- [Exercise objective]:
Please reproduce, exactly and in full, the lines from the one containing "löpbandet. Att ställa" to the end of the material below.

____________

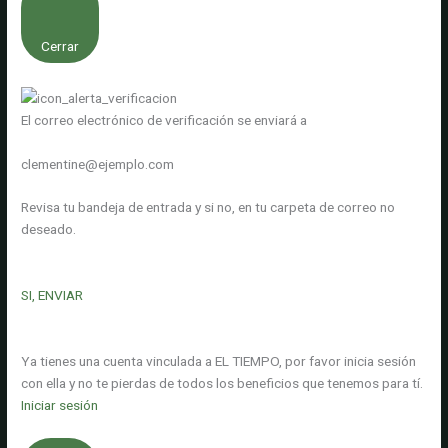
Cerrar
El correo electrónico de verificación se enviará a
clementine@ejemplo.com
Revisa tu bandeja de entrada y si no, en tu carpeta de correo no
deseado.
SI, ENVIAR
Ya tienes una cuenta vinculada a EL TIEMPO, por favor inicia sesión
con ella y no te pierdas de todos los beneficios que tenemos para tí.
Iniciar sesión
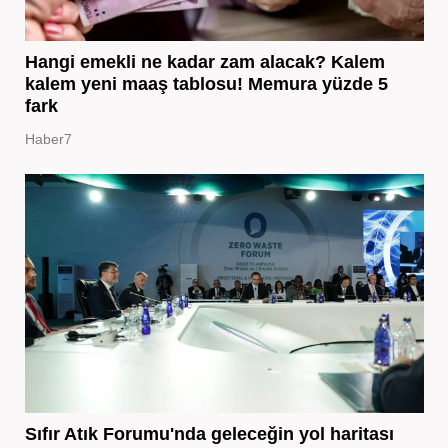
Hangi emekli ne kadar zam alacak? Kalem
kalem yeni maaş tablosu! Memura yüzde 5
fark
Haber7
Sıfır Atık Forumu'nda geleceğin yol haritası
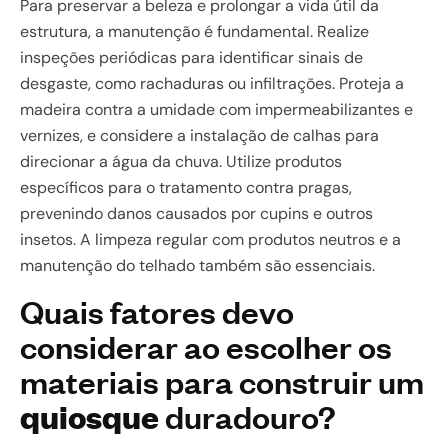
Para preservar a beleza e prolongar a vida útil da
estrutura, a manutenção é fundamental. Realize
inspeções periódicas para identificar sinais de
desgaste, como rachaduras ou infiltrações. Proteja a
madeira contra a umidade com impermeabilizantes e
vernizes, e considere a instalação de calhas para
direcionar a água da chuva. Utilize produtos
específicos para o tratamento contra pragas,
prevenindo danos causados por cupins e outros
insetos. A limpeza regular com produtos neutros e a
manutenção do telhado também são essenciais.
Quais fatores devo
considerar ao escolher os
materiais para construir um
quiosque
duradouro?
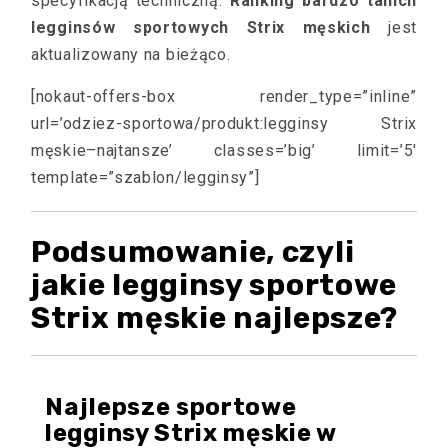
specyfikacją techniczną.
Ranking bardzo tanich
legginsów sportowych Strix męskich
jest
aktualizowany na bieżąco.
[nokaut-offers-box render_type=”inline”
url=’odziez-sportowa/produkt:legginsy Strix
męskie–najtansze’ classes=’big’ limit=’5′
template=”szablon/legginsy”]
Podsumowanie, czyli
jakie legginsy sportowe
Strix męskie najlepsze?
Najlepsze sportowe
legginsy Strix męskie w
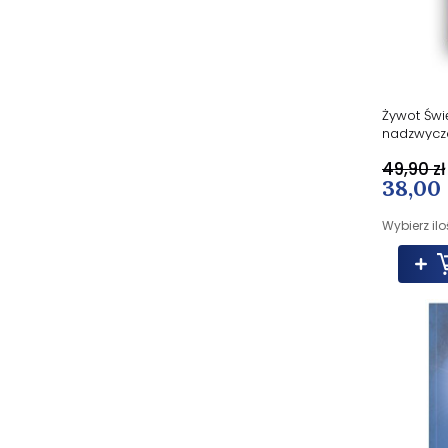
Żywot Świę
nadzwycz
49,90 zł
38,00 
Wybierz ilo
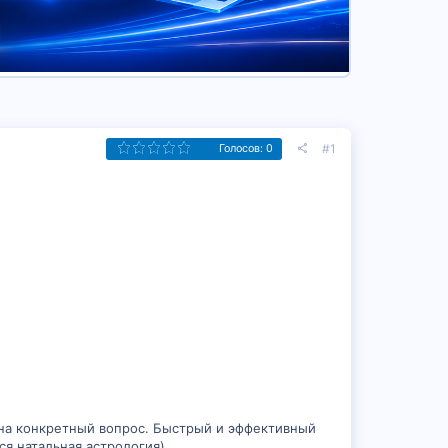
#1
Голосов: 0
 на конкретный вопрос. Быстрый и эффективный
я натальная астрология).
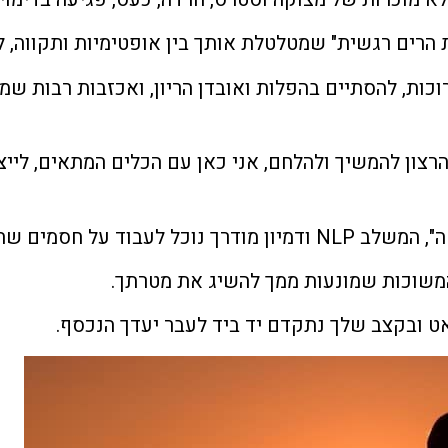
ת הרים רגשית" שמטלטלת אותך בין אופטימיות ותקווה, ל
רוכות, להסתיים בהפלות ואובדן הריון, ואכזבות רבות שמ
רצון להמשיך ולהלחם, אני כאן עם הכלים המתאים, לייצ
התקבעו בתת המודע שלך,
משוכות שמונעות ממך להשיג את מטרתך.
לאט ובקצב שלך נתקדם יד ביד לעבר יעדך הנכסף.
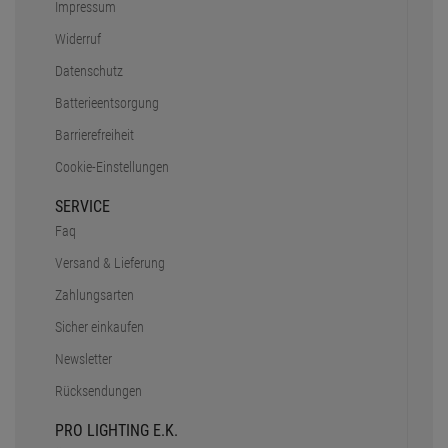
Impressum
Widerruf
Datenschutz
Batterieentsorgung
Barrierefreiheit
Cookie-Einstellungen
SERVICE
Faq
Versand & Lieferung
Zahlungsarten
Sicher einkaufen
Newsletter
Rücksendungen
PRO LIGHTING E.K.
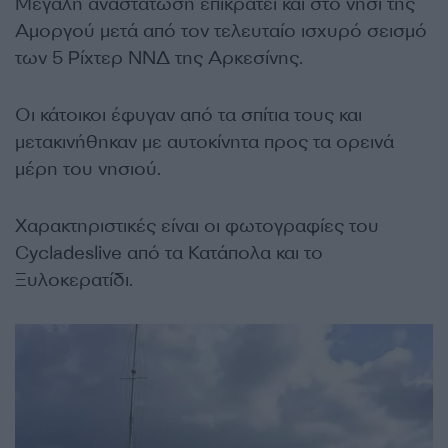
Μεγάλη αναστάτωση επικρατεί και στο νησί της
Αμοργού μετά από τον τελευταίο ισχυρό σεισμό
των 5 Ρίχτερ ΝΝΔ της Αρκεσίνης.
Οι κάτοικοι έφυγαν από τα σπίτια τους και
μετακινήθηκαν με αυτοκίνητα προς τα ορεινά
μέρη του νησιού.
Χαρακτηριστικές είναι οι φωτογραφίες του
Cycladeslive από τα Κατάπολα και το
Ξυλοκερατίδι.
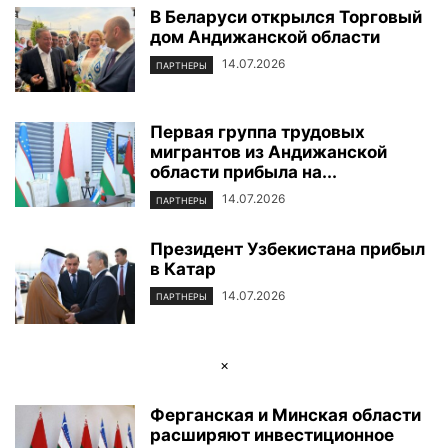
В Беларуси открылся Торговый
ФОТОРЕПОРТАЖ
ЦЕНТР ИСЛАМСКОЙ ЦИВИЛИЗАЦИИ
ЭКОЛОГИЯ
дом Андижанской области
ЭКОНОМИКА И БИЗНЕС
14.07.2026
ПАРТНЕРЫ
Первая группа трудовых
мигрантов из Андижанской
области прибыла на...
14.07.2026
ПАРТНЕРЫ
Президент Узбекистана прибыл
в Катар
14.07.2026
ПАРТНЕРЫ
×
Ферганская и Минская области
расширяют инвестиционное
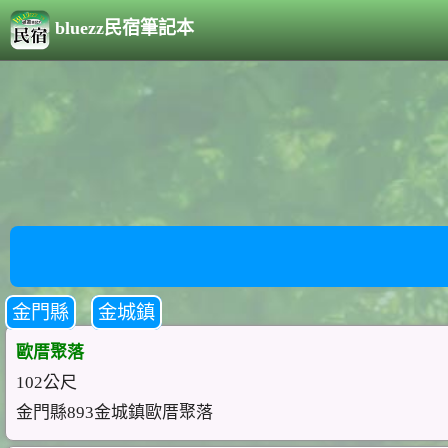
bluezz民宿筆記本
金門縣
金城鎮
歐厝聚落
102公尺
金門縣893金城鎮歐厝聚落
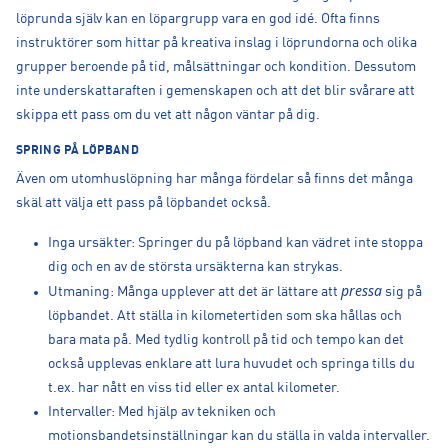
löprunda själv kan en löpargrupp vara en god idé. Ofta finns
instruktörer som hittar på kreativa inslag i löprundorna och olika
grupper beroende på tid, målsättningar och kondition. Dessutom
inte underskattaraften i gemenskapen och att det blir svårare att
skippa ett pass om du vet att någon väntar på dig.
SPRING PÅ LÖPBAND
Även om utomhuslöpning har många fördelar så finns det många
skäl att välja ett pass på löpbandet också.
Inga ursäkter: Springer du på löpband kan vädret inte stoppa
dig och en av de största ursäkterna kan strykas.
pressa
Utmaning: Många upplever att det är lättare att
sig på
löpbandet. Att ställa in kilometertiden som ska hållas och
bara mata på. Med tydlig kontroll på tid och tempo kan det
också upplevas enklare att lura huvudet och springa tills du
t.ex. har nått en viss tid eller ex antal kilometer.
Intervaller: Med hjälp av tekniken och
motionsbandetsinställningar kan du ställa in valda intervaller.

____________

- [Answer to this task]:
löpbandet. Att ställa in kilometertiden som ska hållas och
bara mata på. Med tydlig kontroll på tid och tempo kan det
också upplevas enklare att lura huvudet och springa tills du
t.ex. har nått en viss tid eller ex antal kilometer.
Intervaller: Med hjälp av tekniken och
motionsbandetsinställningar kan du ställa in valda intervaller.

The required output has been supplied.